Music and lyrics by Stephen Sondheim, book by John Weidman, based on an idea by Charles Gilbert Jr
2nd Company
Pleasance Theatre, Islington

Paul Burnham - The Proprietor Assassins 2nd Company

Assassins winds in and out of American history probing the motives of the "inconsequential little man" who from time to time attempts to kill the President (and who from time to time succeeds).

Its non-linear structure appears to play fast and loose with historic fact and its revue feel suggests a trivialising of murderous acts. This can alienate as much as gratify, but it is the actuality behind so much detail and the juxtaposition of the jaunty with the lethal that keeps this twenty-plus year old Sondheim work potentially chilling, even in our much-changed world.

Covering nine presidential assassination attempts the shooting starts with Confederate sympathiser John Wilkes Booth's despatching of Lincoln, lending the act some idea of nobility with a patriotic justification. Chronologically at least, it ends with the failed attempt of insane Southerner John Hinckley to win the love of film star Jodie Foster by finishing off Ronald Reagan, but the dramatic climax comes with all the assassins entreating a reluctant Lee Harvey Oswald to make sense of their individual despair.

Not all the would-be assassins were as American as apple pie and Sondheim's score introduces a mazurka and tarantella alongside the snippets of Sousa marches, hoedowns and barbershop displaying his unparalleled talent for pastiche. The lyrics are Sondheim's too: incisive, witty and fitting to the character to the point even of including Charles Guiteau's (one of the assassins) own words in his farewell song on the gallows.

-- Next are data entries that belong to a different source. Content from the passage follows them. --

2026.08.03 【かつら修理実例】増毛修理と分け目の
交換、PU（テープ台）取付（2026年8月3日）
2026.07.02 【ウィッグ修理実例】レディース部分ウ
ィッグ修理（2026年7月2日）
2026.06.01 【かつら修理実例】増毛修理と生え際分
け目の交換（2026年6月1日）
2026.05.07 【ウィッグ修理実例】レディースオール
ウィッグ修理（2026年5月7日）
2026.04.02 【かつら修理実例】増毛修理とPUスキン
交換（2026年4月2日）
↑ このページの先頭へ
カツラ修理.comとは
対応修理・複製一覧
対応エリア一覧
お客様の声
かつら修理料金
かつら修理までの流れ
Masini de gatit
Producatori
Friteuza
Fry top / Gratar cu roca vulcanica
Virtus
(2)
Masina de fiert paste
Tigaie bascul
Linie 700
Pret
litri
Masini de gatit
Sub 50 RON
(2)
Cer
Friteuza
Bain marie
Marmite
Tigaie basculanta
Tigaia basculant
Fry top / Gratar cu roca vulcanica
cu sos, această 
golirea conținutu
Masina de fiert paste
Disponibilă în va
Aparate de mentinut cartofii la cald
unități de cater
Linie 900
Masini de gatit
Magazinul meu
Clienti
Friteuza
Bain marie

In this production from 2nd Company, who have previously brought Sondheim's Company and Follies to the Pleasance, this number, "The Ballard of Guiteau", threatens to steal the show. An assured and comic performance from Brandon Force lets rip the teasingly hinted at insanity in the cakewalk that leads him to the hangman's noose.

Tim McArthur has eschewed the wimple of his comedy alter ego Sister Mary and gives a blasting performance as angry and disillusioned Sam Byck who plans to kill Nixon. Uniquely this performance delivers some goose-bumps.

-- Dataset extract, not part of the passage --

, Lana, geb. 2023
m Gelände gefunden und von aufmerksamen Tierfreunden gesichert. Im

Tim McArthur together with well-sung performances from Paul Burnham playing the Proprietor and Johnjo Flynn as the Balladeer also provide much needed oomph to the generally underpowered singing; the vocals are intermittently submerged by the band, though the ensemble numbers and orchestration occasionally twinkle.

Sondheim says of Assassins that it is the show that comes closest to the expectations he had of it during the creative process, and apart from a tweak to one passage—and admitting immodesty—he declares this show "perfect".

The later addition of "Something Just Broke" before the finale belies such a description for many and even uber-Sondheim aficionado, director Ray Rackham, cannot make the number work for this Assassins veteran. But Rackham's are a safe pair of hands and even if these assassins failed to unsettle me, "well, nobody's perfect".

Not suitable for children under the age of 10.